**What is required**: What is the number of lines in these entries that contain "other"? State it alone.
*** Opening Records for this exercise ***
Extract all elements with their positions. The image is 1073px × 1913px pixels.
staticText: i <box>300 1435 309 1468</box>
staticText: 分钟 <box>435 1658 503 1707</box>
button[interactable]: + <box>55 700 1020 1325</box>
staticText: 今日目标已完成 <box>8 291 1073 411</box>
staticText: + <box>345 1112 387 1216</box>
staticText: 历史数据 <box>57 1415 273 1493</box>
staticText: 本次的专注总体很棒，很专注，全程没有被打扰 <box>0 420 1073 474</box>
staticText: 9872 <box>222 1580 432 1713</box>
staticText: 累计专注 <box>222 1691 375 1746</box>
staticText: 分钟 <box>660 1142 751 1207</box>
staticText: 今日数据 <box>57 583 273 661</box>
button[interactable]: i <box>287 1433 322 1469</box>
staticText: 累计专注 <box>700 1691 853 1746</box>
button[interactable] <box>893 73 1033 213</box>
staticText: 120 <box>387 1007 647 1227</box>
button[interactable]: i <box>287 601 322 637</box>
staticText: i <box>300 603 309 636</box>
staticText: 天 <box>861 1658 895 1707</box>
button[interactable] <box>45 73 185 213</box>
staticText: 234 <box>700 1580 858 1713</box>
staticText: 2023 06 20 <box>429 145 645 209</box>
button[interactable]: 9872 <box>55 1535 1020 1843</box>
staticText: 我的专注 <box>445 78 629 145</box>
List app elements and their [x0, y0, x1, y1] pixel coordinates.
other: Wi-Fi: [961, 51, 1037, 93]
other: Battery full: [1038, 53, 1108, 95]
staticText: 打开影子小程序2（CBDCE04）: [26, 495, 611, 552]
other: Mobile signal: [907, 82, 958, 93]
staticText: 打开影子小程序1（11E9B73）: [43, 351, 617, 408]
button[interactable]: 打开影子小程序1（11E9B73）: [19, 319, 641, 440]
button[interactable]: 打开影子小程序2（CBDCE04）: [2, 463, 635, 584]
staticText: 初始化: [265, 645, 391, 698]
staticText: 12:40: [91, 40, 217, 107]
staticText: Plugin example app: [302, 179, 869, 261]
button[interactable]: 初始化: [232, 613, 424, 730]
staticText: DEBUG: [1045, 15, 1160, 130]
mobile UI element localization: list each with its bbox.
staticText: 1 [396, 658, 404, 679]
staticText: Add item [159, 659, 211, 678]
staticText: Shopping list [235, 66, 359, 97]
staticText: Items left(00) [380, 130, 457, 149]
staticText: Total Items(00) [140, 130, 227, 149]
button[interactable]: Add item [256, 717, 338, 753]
*** Closing Records for this exercise ***
**Exercise result**: 3